First with some simpler syntax:
. graph bar [fweight = Count], over(Outcome) by(Tx) . . graph export mybargraph0.png, width(1500) replace file /Users/agrogan/Desktop/GitHub/newstuff/categorical/visualizing-categorical-data/mybargraph > 0.png saved as PNG format .
Then with some more complex graphing options:
. graph bar [fweight = Count], over(Outcome) /// > asyvars /// different colors for bars > blabel(bar, format(%9.4g) size(medium)) /// bars labelled with bar height > yscale(range(0 100)) /// y scale from 0 to 100 > by(Tx, title("Fewer Colds Among Those Recieving Ascorbic Acid")) /// title (inside by command) > scheme(michigan) // Michigan graph scheme . . graph export mybargraph1.png, width(1500) replace file /Users/agrogan/Desktop/GitHub/newstuff/categorical/visualizing-categorical-data/mybargraph > 1.png saved as PNG format
The bar graph tells a very clear story about outcomes. However, this version of a bar graph does not make clear what percentage was allocated to treatment and what percentage was allocated to control, which might be an important part of our story.
. graph pie [fweight = Count], over(Outcome) by(Tx) . . graph export mypie1.png, width(1500) replace file /Users/agrogan/Desktop/GitHub/newstuff/categorical/visualizing-categorical-data/mypie1.png saved as PNG format
. graph pie [fweight = Count], over(Outcome) /// > by(Tx, title("Fewer Colds Among Those Recieving Ascorbic Acid")) /// title (inside by command) > plabel(1 percent, place(0) color(white)) /// label with percentages; placed in center of slice > plabel(2 percent, place(0)) /// label with percentages; placed in center of slice > scheme(michigan) // Michigan graph scheme . . graph export mypie2.png, width(1500) replace file /Users/agrogan/Desktop/GitHub/newstuff/categorical/visualizing-categorical-data/mypie2.png saved as PNG format
The pie chart also tells a very clear story about outcomes. Similar to the bar plot, however, the pie chart does not make clear what percentage was allocated to treatment and what percentage was allocated to control, which might be an important part of our story.

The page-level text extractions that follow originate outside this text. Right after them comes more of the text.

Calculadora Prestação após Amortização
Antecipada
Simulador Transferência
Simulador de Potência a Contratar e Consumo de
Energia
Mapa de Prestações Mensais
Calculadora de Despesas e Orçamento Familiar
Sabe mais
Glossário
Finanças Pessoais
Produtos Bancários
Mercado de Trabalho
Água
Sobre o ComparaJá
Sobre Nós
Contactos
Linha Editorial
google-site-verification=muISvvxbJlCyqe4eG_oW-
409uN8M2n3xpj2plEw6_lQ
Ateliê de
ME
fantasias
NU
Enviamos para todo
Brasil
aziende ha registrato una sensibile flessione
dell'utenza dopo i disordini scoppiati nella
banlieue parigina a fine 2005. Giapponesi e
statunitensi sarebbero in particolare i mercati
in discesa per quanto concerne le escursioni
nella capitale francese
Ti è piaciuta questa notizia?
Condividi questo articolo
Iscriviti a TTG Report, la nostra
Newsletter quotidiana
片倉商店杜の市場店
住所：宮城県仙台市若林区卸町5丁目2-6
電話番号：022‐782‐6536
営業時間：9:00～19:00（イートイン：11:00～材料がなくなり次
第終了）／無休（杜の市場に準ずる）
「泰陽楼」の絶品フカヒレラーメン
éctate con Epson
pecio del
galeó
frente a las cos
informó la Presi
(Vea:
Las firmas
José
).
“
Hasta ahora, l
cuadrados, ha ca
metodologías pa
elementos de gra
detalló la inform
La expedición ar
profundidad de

Then, we try a waffle chart, which requires the use of R and the
waffle
library. The R script used to generate the figure
below is here.
The waffle chart is very visually appealing. With enough inspection, the waffle chart may make clear that the allocation to the treatment vs. placebo was roughly 50/50. Note, that if the allocation had not been 50/50 the waffle chart would have made this clear as well. As with the spineplot (mosaic plot), with enough annotations, the waffle chart may make it clear that the treatment appears to result in a lower rate of colds than the placebo.
Finally, we try an alluvial diagram, which requires the use of R and
the ggalluvial
library. The R script used to generate the
figure below is here.
The alluvial diagram is also very visually appealing, but may also not be the most clear presentation of information. With enough inspection, the alluvial chart may make clear that the allocation to the treatment vs. placebo was roughly 50/50. Note, that if the allocation had not been 50/50 the alluvial chart would have made this clear as well. As with the spineplot (mosaic plot), with enough annotations, the alluvial chart may make it clear that the treatment appears to result in a lower rate of colds than the placebo. Using
ggalluvial
it is difficult to add annotations for counts or percentages to the alluvial diagram, but these could be added in post-production with software like Adobe Illustrator.